An Unusual Eulogy
There was something special living in Pittsburgh. The city and the Steelers have some kind of deep connection. I remember riding the bus to work, the tone of the entire bus rising and falling depending on the outcome of that week. I connected with patients many decades older than me just based on the Steelers alone. I would listen to their stories about games they saw, players they knew. They would recount where they were when they saw the immaculate reception. They talked about how the Steelers revived a city deeply impacted by the fall of the steel mills. I loved every story.
This is unmatched by the memories I have with my own family, especially my dad. His stories about the games he watched and the players he grew up with made me feel like I knew them. Almost every big moment of a Steelers game, you could find me with my phone in hand, talking to my dad. He always said and still says, “we have them right where we want them.”
Now my kids are starting to be interested in the Steelers. They hear my dad’s stories and now mine. Asher plays in the back yard pretending to be Kenny Pickett and runs routes any time my dad is around to throw. There’s something special about things that bring us together— even insignificant things like football.

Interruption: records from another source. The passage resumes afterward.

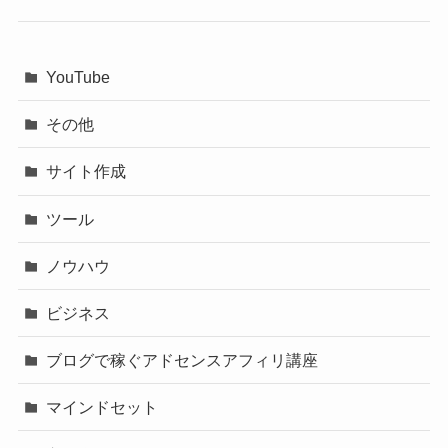
YouTube
その他
サイト作成
ツール
ノウハウ
ビジネス
ブログで稼ぐアドセンスアフィリ講座
マインドセット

Yesterday when the news broke about Franco’s passing, it felt so sad. I never met him, but I heard all about him from so many. We right away talked to my dad and sat and watched stories about his football play, but even more importantly about his life. I hope my boys heard the loudest message that was talked about over and over again he was a hundred times greater of a man than a football player. He was humble and genuine and kind. He wanted other people to feel seen. There is something deeply and uniquely powerful— to make someone feel seen. There will probably never be a hall of fame running back coming out of this family, but I hope that when our time is up here, people remember feeling loved and cared for and seen when they were around us.